*** STUDY MATERIAL Section Begins ***

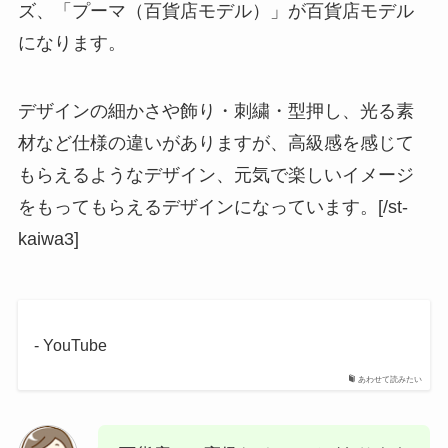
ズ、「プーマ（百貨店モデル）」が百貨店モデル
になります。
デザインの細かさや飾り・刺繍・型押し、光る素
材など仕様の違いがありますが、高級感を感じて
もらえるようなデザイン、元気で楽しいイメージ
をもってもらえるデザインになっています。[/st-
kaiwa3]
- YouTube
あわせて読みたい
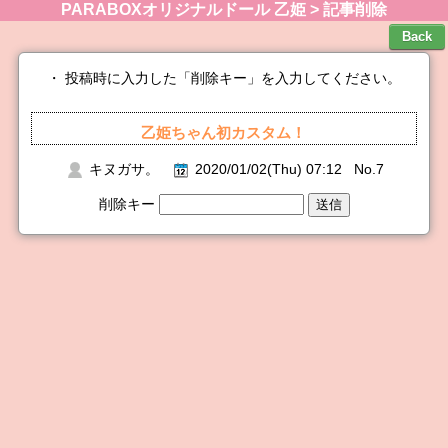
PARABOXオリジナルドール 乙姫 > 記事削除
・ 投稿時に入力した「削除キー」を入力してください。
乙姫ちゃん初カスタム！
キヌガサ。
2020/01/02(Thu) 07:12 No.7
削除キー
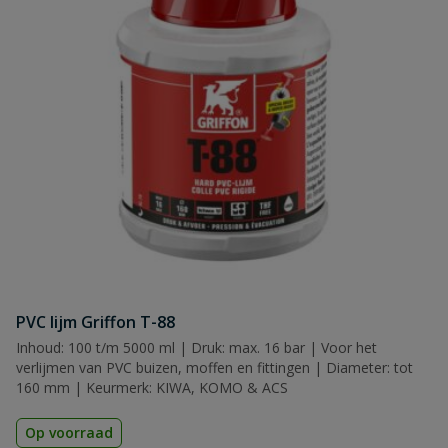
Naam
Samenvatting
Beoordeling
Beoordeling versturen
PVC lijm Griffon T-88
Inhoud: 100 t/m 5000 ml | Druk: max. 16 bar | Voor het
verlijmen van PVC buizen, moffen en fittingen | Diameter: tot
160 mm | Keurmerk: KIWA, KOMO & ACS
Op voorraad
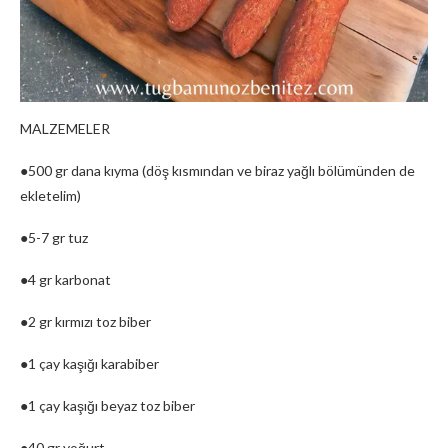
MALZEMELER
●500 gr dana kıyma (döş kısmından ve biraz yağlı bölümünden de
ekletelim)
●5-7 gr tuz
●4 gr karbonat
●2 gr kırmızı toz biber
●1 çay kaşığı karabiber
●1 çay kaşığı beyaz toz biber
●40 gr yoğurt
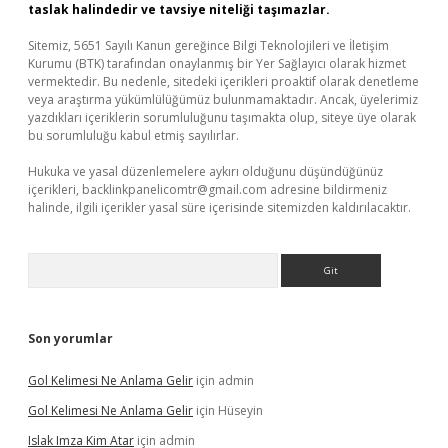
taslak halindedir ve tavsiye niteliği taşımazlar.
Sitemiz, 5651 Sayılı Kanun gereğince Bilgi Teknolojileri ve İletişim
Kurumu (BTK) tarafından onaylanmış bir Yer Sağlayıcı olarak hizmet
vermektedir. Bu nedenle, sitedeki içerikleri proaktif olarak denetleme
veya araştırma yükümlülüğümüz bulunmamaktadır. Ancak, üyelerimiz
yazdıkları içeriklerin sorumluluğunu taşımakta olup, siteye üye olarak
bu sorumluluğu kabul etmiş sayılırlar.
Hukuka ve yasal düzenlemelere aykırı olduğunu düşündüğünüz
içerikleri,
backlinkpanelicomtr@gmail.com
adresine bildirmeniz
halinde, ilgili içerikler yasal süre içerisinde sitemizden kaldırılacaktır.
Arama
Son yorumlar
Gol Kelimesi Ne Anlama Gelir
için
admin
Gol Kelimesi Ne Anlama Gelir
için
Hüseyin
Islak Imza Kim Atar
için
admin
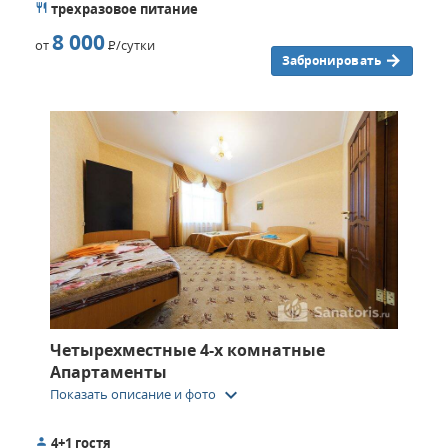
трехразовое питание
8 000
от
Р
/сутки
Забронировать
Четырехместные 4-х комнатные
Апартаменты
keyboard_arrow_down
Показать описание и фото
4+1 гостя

*** STUDY MATERIAL Section Ends ***

• **EXERCISE**
Only the count is wanted: report how many lines of the material above hold the word "yasal".

• **RESPONSE AREA**
2